Running 50 Miles In A Week Yet Still Feeling Disappointed In Myself.
This is a belated thank you to the last of the Indiegogo contributors who kindly pledged to fund the book.
Dan H, Eggshell Skull, Whitney D, Issi H, Wexter, Ryan McD (aka Razzle), Alison G, Marie And Nicole, Adele C, Michelle C, Steve H, Kerris, Jonny G, Scott F, Mark, Angilin.
I’ve been looking at distribution options for the book and am hoping to bring it to the iPad as well as the Kindle. I’m gonna secure 10 ISBN’s at the end of the month using your contributions and work on developing special editions for each platform.
Your contributions will also help..
- Hire a designer for the front cover.
- Hire a PR person to try to manage any press shit (I’d fuck that up by starting the press releases with “Hoy cunts!”
- Buy 150 Valium tablets down at Camden Lock Market to deal with the stress come November when the release date is looming.
- That last one was a joke.
Another reasonable week for running!
I say ‘reasonable’ but I can’t help but feel a little disappointed that I only managed 0.7 miles more than last week. I’ve been skipping the gym too often in favour of trips to the Chinese restaurant as well.
Still, I covered 50 miles and ran my fastest ever 10k on the treadmill on Monday night!
I should be happy with myself but I’m my own worst enemy at times.
My problem is that I excel at turning all minor victories into defeats. When I feel defeated, I act defeated and then eat like shit and do less exercise.
A positive attitude and approach is more helpful to me at the moment. The danger is that I find comfort in fearing and thinking of the worst.
When I believe that I’m gonna fail, the chances are that I will.
The fact is I didn’t fucking fail this week. I did 10 hours of exercise and ate reasonably well.
I will continue to improve.
But I want the struggle to be over. I want the point of no return where my fitness and wellbeing grows and I never look back.
I’m still a mess a lot of the time. My bed in my room here is covered in Pepperami wrappers.
I just know that I can be so much better than this and I can’t give in so easily to temptation.
Running in Tottenham isn’t much fun of late.
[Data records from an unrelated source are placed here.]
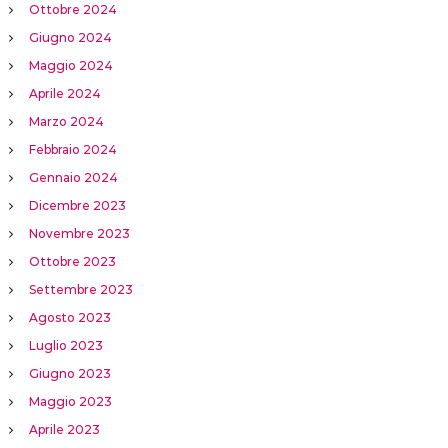
Ottobre 2024
Giugno 2024
Maggio 2024
Aprile 2024
Marzo 2024
Febbraio 2024
Gennaio 2024
Dicembre 2023
Novembre 2023
Ottobre 2023
Settembre 2023
Agosto 2023
Luglio 2023
Giugno 2023
Maggio 2023
Aprile 2023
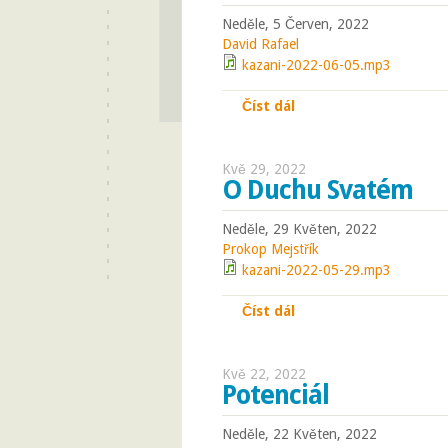
Neděle, 5 Červen, 2022
David Rafael
kazani-2022-06-05.mp3
Číst dál
Synovství Danielovo
Kvě 29, 2022
O Duchu Svatém
Neděle, 29 Květen, 2022
Prokop Mejstřík
kazani-2022-05-29.mp3
Číst dál
O Duchu Svatém
Kvě 22, 2022
Potenciál
Neděle, 22 Květen, 2022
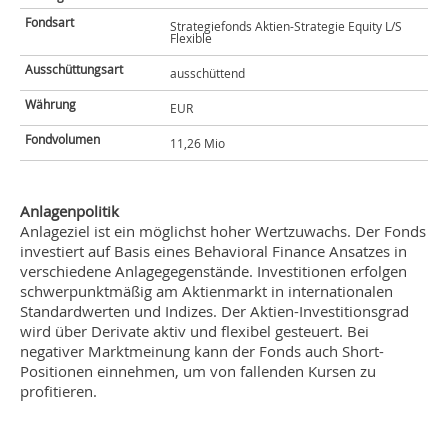
Fondsart
Strategiefonds Aktien-Strategie Equity L/S
Flexible
Ausschüttungsart
ausschüttend
Währung
EUR
Fondvolumen
11,26 Mio
Anlagenpolitik
Anlageziel ist ein möglichst hoher Wertzuwachs. Der Fonds
investiert auf Basis eines Behavioral Finance Ansatzes in
verschiedene Anlagegegenstände. Investitionen erfolgen
schwerpunktmäßig am Aktienmarkt in internationalen
Standardwerten und Indizes. Der Aktien-Investitionsgrad
wird über Derivate aktiv und flexibel gesteuert. Bei
negativer Marktmeinung kann der Fonds auch Short-
Positionen einnehmen, um von fallenden Kursen zu
profitieren.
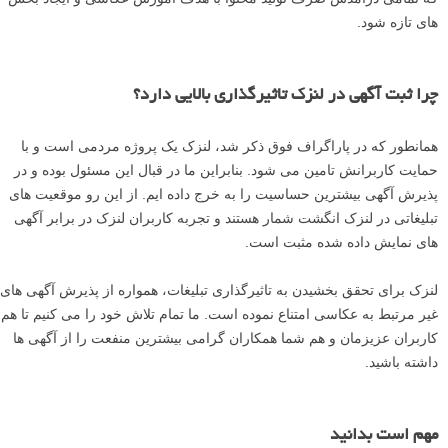
های تازه شود.
چرا ثبت آگهی در لنزک تاثیرگذاری بالایی دارد؟
همانطور که در پاراگراف فوق ذکر شد، لنزک یک پروژه مردمی است و با
حمایت کاربرانش تامین می شود. بنابراین ما در قبال این مسئول بوده و در
پذیرش آگهی بیشترین حساسیت را به خرج داده ایم. از این رو موقعیت های
تبلیغاتی در لنزک انگشت شمار هستند و تجربه کاربران لنزک در برابر آگهی
های نمایش داده شده مثبت است.
لنزک برای تحقق بخشیدن به تاثیرگذاری تبلیغات، همواره از پذیرش آگهی های
غیر مرتبط به عکاسی امتناع نموده است. ما تمام تلاش خود را می کنیم تا هم
کاربران عزیزمان و هم شما همکاران گرامی بیشترین منفعت را از آگهی ها
داشته باشید.
مهم است بدانید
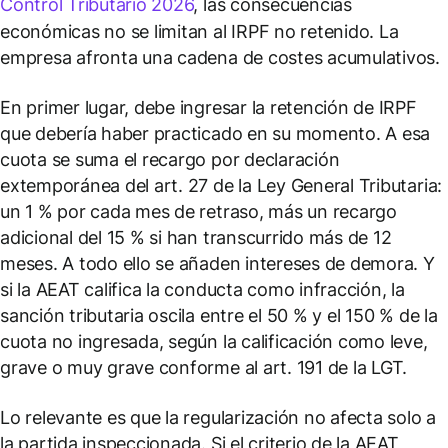
Control Tributario 2026
, las consecuencias
económicas no se limitan al IRPF no retenido. La
empresa afronta una cadena de costes acumulativos.
En primer lugar, debe ingresar la retención de IRPF
que debería haber practicado en su momento. A esa
cuota se suma el recargo por declaración
extemporánea del art. 27 de la Ley General Tributaria:
un 1 % por cada mes de retraso, más un recargo
adicional del 15 % si han transcurrido más de 12
meses. A todo ello se añaden intereses de demora. Y
si la AEAT califica la conducta como infracción, la
sanción tributaria oscila entre el 50 % y el 150 % de la
cuota no ingresada, según la calificación como leve,
grave o muy grave conforme al art. 191 de la LGT.
Lo relevante es que la regularización no afecta solo a
la partida inspeccionada. Si el criterio de la AEAT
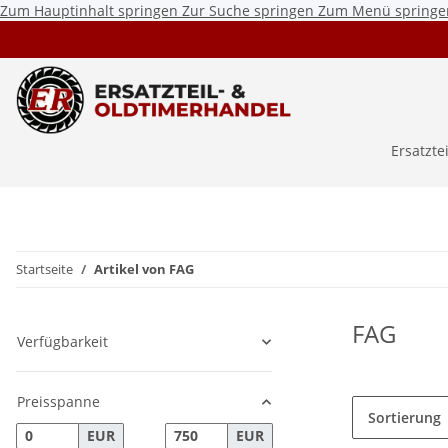
Zum Hauptinhalt springen
Zur Suche springen
Zum Menü springe
Ersatzte
Startseite
Artikel von FAG
FAG
Verfügbarkeit
Preisspanne
Sortierung
EUR
EUR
I think I’m gonna have to move from after my lease expires at the end of the month. The flat is great but I don’t honestly feel safe running in the area.
Far too many cars and roads to cross.
It’s not so bad when I run in the morning, but even then the run is bleak as I have to trek through industrial estates and urban areas.
Don’t get me wrong, there are a few cool nearby parks to run in namely Clissold and Alexandra Park! It’s just they are difficult to get too with many busy roads in the way.
I keep nearly dying whilst crossing the main road at Wood Green. Those incidents always ruin my run as I think about how close I came to meeting the reaper.
A run of hate after yesterday’s fun 16.22 miler.
My 9.3 mile run today pissed me off quite a bit. There were far too many football hooligans around looking for ‘banter’ and trouble. It didn’t help that it was match day and Tottenham High Road was covered with police and football fans.
I had to cut the run short as there was no room available on the footpaths and I didn’t have enough of a death wish to run in the bus lanes.